Data records: Begin
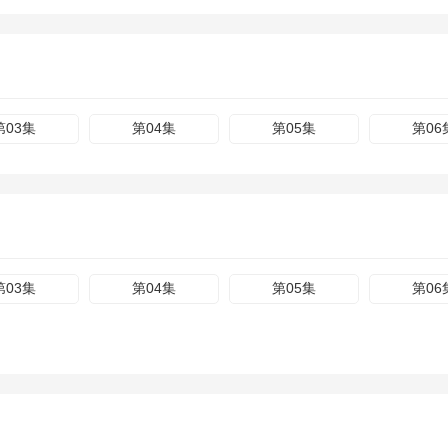
第03集
第04集
第05集
第06
第03集
第04集
第05集
第06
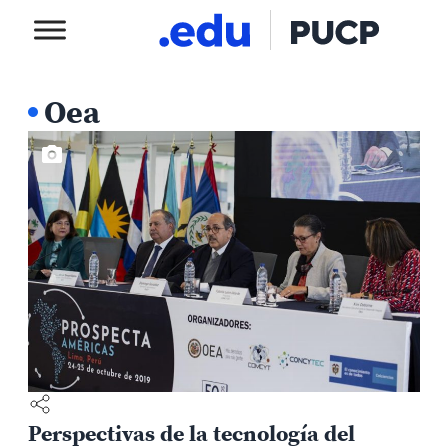
Oea
Perspectivas de la tecnología del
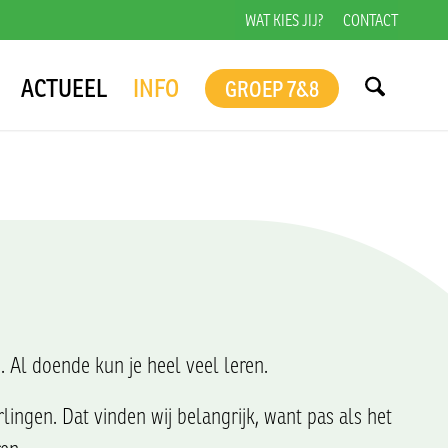
WAT KIES JIJ?
CONTACT
ACTUEEL
INFO
GROEP 7&8
. Al doende kun je heel veel leren.
ngen. Dat vinden wij belangrijk, want pas als het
Data records: End
Task brief>
The records above must be returned exactly, with each picture omitted.

Answer to this exercise>
第03集
第04集
第05集
第06
第03集
第04集
第05集
第06
Oea
Perspectivas de la tecnología del
WAT KIES JIJ?
CONTACT
ACTUEEL
INFO
GROEP 7&8
. Al doende kun je heel veel leren.
ngen. Dat vinden wij belangrijk, want pas als het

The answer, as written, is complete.